Basically, I found most of the main character's stories incredibly boring until the last twenty pages. Really, the book went from 'poor' to 'good' in a matter of two pages. I won't spoil it for you but there is a tirade from his aunt that is truly one of the best speeches I have ever read in a book... where was this passion and writing the whole book (I guess that lack of passion was the point!)?

Overall, it's an interesting book. It's very odd but as I was reading it, I really didn't enjoy it. I didn't look forward to the next chapter or picking it up later during the day.

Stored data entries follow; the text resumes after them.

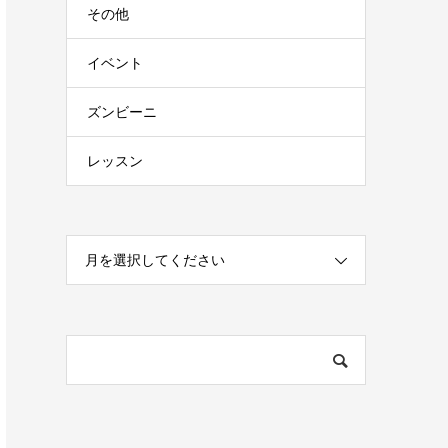
その他
イベント
ズンビーニ
レッスン
月を選択してください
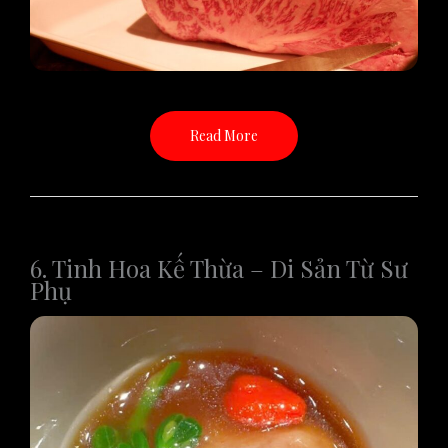
Read More
6. Tinh Hoa Kế Thừa – Di Sản Từ Sư
Phụ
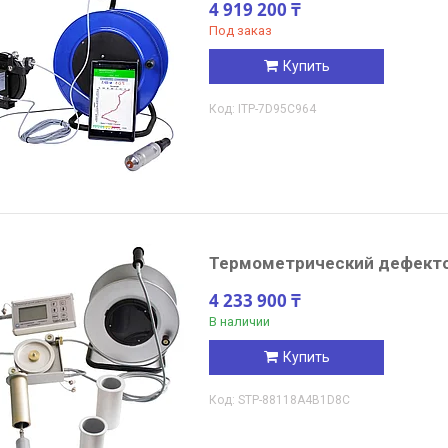
4 919 200 ₸
Под заказ
Купить
ITP-7D95C964
Термометрический дефекто
4 233 900 ₸
В наличии
Купить
STP-88118A4B1D8C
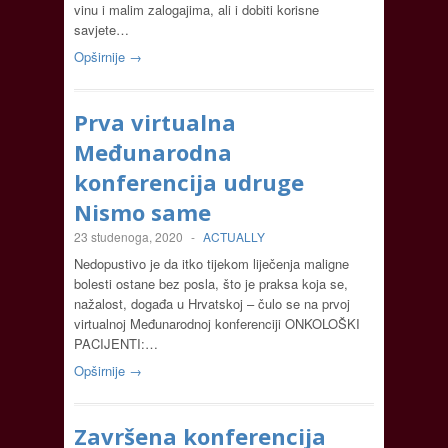
vinu i malim zalogajima, ali i dobiti korisne
savjete…
Opširnije →
Prva virtualna
Međunarodna
konferencija udruge
Nismo same
23 studenoga, 2020
-
ACTUALLY
Nedopustivo je da itko tijekom liječenja maligne
bolesti ostane bez posla, što je praksa koja se,
nažalost, događa u Hrvatskoj – čulo se na prvoj
virtualnoj Međunarodnoj konferenciji ONKOLOŠKI
PACIJENTI:…
Opširnije →
Završena konferencija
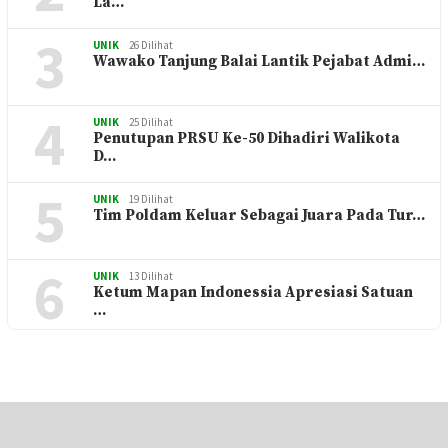
La…
3
UNIK
26 Dilihat
Wawako Tanjung Balai Lantik Pejabat Admi…
4
UNIK
25 Dilihat
Penutupan PRSU Ke-50 Dihadiri Walikota
D…
5
UNIK
19 Dilihat
Tim Poldam Keluar Sebagai Juara Pada Tur…
6
UNIK
13 Dilihat
Ketum Mapan Indonessia Apresiasi Satuan
…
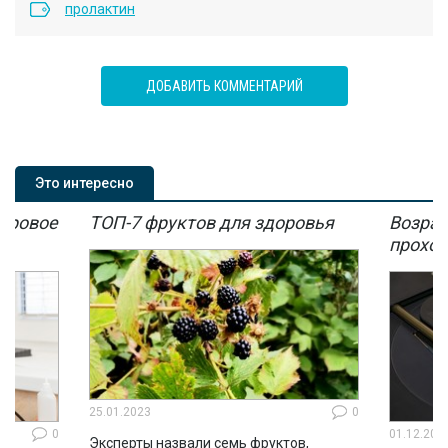
пролактин
ДОБАВИТЬ КОММЕНТАРИЙ
Это интересно
мировое
ТОП-7 фруктов для здоровья
Возрас
мы
проход
25.01.2023
0
0
01.12.202
Эксперты назвали семь фруктов,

As some may recall, my rating system is based purely on the 'entertainment' value the book provides to me; and this book struggled to entertain me through 95% of it. However, now that it's finished, and I reflect upon the story and major themes, it's gotten better and better. So, if you want to read a book that will keep you interested but not blow you away but THEN, when you are done, really start making you think about what the book was really about (and of course what life is really about), than this is the novel for you.

Thursday, June 9, 2011

Switch -- Chip and Dan Heath --------------------- 4 Stars

I have a fixed mindset. That was one of the things I learned in Chip and Dan Heath's fantastic book Switch. That is not a good thing. It means that I think people are static and can not change; which I really do believe. Apparently, this is bad and wrong.

I was recommended this book by a colleague and would have to say it's about half, fun "Outliers" type of book and half, academic type of text. Basically, its a book about how you make changes. Changes in your daily life, changes in the work place, changes in a family, getting other people to change...pretty much any change that is hard to do.

Normally, I am not big into organizational change/self-help type of books but this book was excellent. First, it was well written. Short and easy to read chapters and sentences. Second, it had great stories and anecdotes; they were very well told and applicable. Third, it was easy to understand and broken down into three specific things to do. Fourth, it included great suggestions and links to other books that are related including Nudge and Outliers.

And now, for the million dollar question, I will tell you how you can easily create change and save you from reading the whole book. You ready for it? Here it is:
1. Direct the Rider
2. Motivate the Elephant
3. Shape the Path
Uh, You're Welcome! I just took the whole book and explained it to you. Well, maybe not, but if you would like to read a very interesting and worthwhile book about change (and really understand what those three things are) , do check out Switch.